Comparative Analysis of Microcapsule Properties between HPH and
MF Methods
In Figure 1A, the droplet size distribution of emulsions prepared
through two distinct methods, high-pressure homogenization (HPH) and
microfluidization (MF), is depicted. It’s worth noting that the curves
representing the HPH samples displayed a bimodal distribution, while
those of the MF samples exhibited a unimodal pattern. The unimodal
distribution observed in the MF samples suggests a more controlled and
precise emulsification process. In contrast, the bimodal distribution
observed in the HPH samples may indicate a less uniform particle size
distribution. The zeta-potential of the emulsion produced via
microfluidization, as illustrated in Figure 1B, exhibited a significant
increase. This elevated zeta-potential in the MF samples can be ascribed
to the effective mixing and minimized particle aggregation facilitated
by the microfluidization process. The consistent particle size
distribution and reduced aggregation tendencies contribute to a
heightened surface charge density, consequently leading to the observed
increase in zeta-potential. Scanning electron microscopy (SEM)
micrographs, as depicted in Figure 1C, provided valuable insights into
the powders generated through spray drying. Notably, the HPH samples
exhibited a higher degree of size variability, whereas the MF
microcapsules displayed remarkable uniformity in both size and shape.
This stark difference can be attributed to the microfluidization
process, which subjects the emulsion to intense shear forces,
turbulence, and cavitation, resulting in a more consistent droplet
breakup and microcapsule formation. Furthermore, the diminished presence
of surface oil in MF microcapsules signifies enhanced encapsulation
efficiency.
Figure 1D exhibits the X-ray diffractograms of the microcapsules,
revealing noteworthy insights. Both microcapsules displayed
characteristic peaks at 2θ values of 20°, 27°, 32°, 45°, 57°, and 67°.

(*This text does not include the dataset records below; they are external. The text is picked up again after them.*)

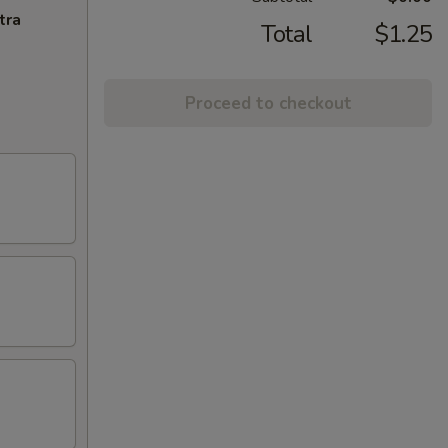
tra
Total
$1.25
Proceed to checkout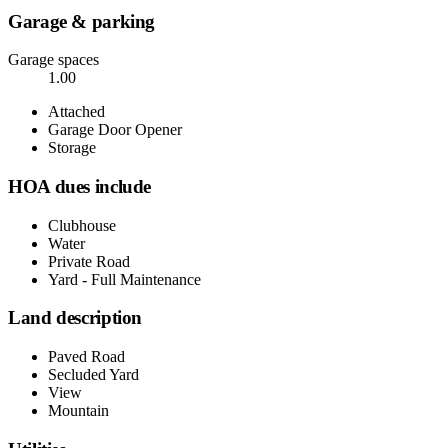
Garage & parking
Garage spaces
1.00
Attached
Garage Door Opener
Storage
HOA dues include
Clubhouse
Water
Private Road
Yard - Full Maintenance
Land description
Paved Road
Secluded Yard
View
Mountain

However, microcapsules produced via microfluidization (MF) exhibited
reduced peak intensities at 27°, 32°, 45°, 57°, and 67°, while
displaying heightened intensity at 2θ = 20°. These distinctions suggest
discernible alterations in the crystalline phases of microcapsules
formed through different homogenization methods. The variations in peak
intensities signify differences in the crystalline structures of these
microcapsules. The increased peak intensity at 2θ = 20° in MF
microcapsules hints at a potentially distinct crystal form or
arrangement, which may contribute to their enhanced stability and
performance.
The Fourier-transform infrared spectra of the microcapsules, as depicted
in Figure 1E, displayed prominent peaks in the ranges of 750-1000
cm-1, 1450-1700 cm-1, and 3000-3500
cm-1. Remarkably, microcapsules produced via MF
exhibited a shift toward higher wavenumbers. This shift might indicate
alterations in chemical bonding or interactions within the microcapsule
structure. The increased intensity of peaks in MF microcapsules could be
attributed to a more densely packed and structured encapsulation matrix,
thereby contributing to enhanced stability.
Figure 1F portrays the differential scanning calorimetry curve of KO
microcapsules. It is noteworthy that both microcapsules exhibited an
initial absorption peak around 42°C. However, with increasing
temperature, the second absorption peak differed between HPH and MF
microcapsules. HPH microcapsules showed a peak at 55°C, whereas MF
microcapsules exhibited one at 62°C. This distinction suggests that MF
microcapsules possess enhanced thermal stability. The higher second
absorption peak temperature in MF microcapsules indicates their ability
to endure higher temperatures before undergoing structural changes or
degradation.
Thence, the comprehensive analysis of these results underscores the
effectiveness of MF as a homogenization method for encapsulating KO. The
observed advantages in MF-produced microcapsules, including droplet size
distribution, zeta-potential, size uniformity, crystalline phase,
structural stability, and thermal resistance, can be attributed to the
controlled and efficient microfluidization process, establishing MF as
the preferred technique for KO encapsulation.